Page-level text extractions
***

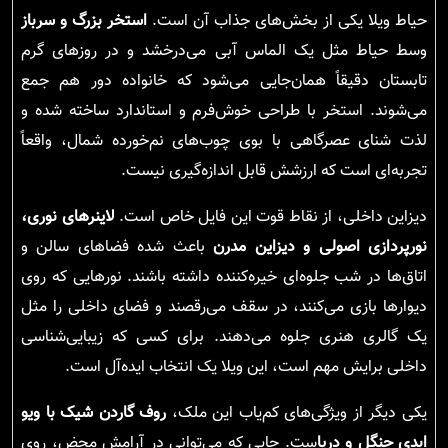
حیاط ویلا یکی از بخش‌های جذاب آن است.
استخر بزرگ و سرباز
وسط حیاط مثل یک الماس آبی می‌درخشد و در روزهای گرم
تابستان دقیقاً همان‌جایی می‌شود که خانواده دور هم جمع
می‌شوند. استخر با طراحی خوش‌فرم و استاندارد ساخته شده و
لذت شنای عصرگاهی با بوی چوب‌های نم‌خورده شمال، واقعاً
تجربه‌ای است که ارزشش قابل اندازه‌گیری نیست.
دیزاین داخلی، از نقاط قوت این فایل خاص است.
لاینرهای نوری،
نورپردازی اصولی و دیزاین مدرن
باعث شده فضاهای سالن و
اتاق‌ها در شب جلوه‌ای خیره‌کننده داشته باشند. نورهایی که روی
دیوارها بازی می‌کنند، در سقف می‌رقصند و فضای داخلی را مثل
یک گالری هنری جلوه می‌دهند. برای کسی که زیبایی‌شناسی
داخلی برایش مهم است، این ویلا یک انتخاب ایده‌آل است.
یکی دیگر از ویژگی‌های کم‌یاب این ملک،
روف گاردن شیک با ویو
ابدی جنگل و دریا
ست. جایی که می‌توانی در آرامش محض، روی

***

EXERCISE GOAL
Copy here each line of the preceding records with "جلوه" in it.

COMPLETED EXERCISE
اتاق‌ها در شب جلوه‌ای خیره‌کننده داشته باشند. نورهایی که روی
یک گالری هنری جلوه می‌دهند. برای کسی که زیبایی‌شناسی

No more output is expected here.